Problem:
Write out every entry exactly as it appears, omitting the pictures.

Supplied information:
#####

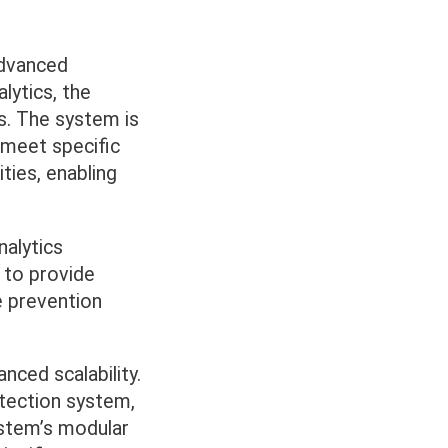
advanced
lytics, the
s. The system is
 meet specific
ties, enabling
nalytics
 to provide
re prevention
nced scalability.
otection system,
ystem’s modular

#####

Your solution:
advanced
lytics, the
s. The system is
 meet specific
ties, enabling
nalytics
 to provide
re prevention
nced scalability.
otection system,
ystem’s modular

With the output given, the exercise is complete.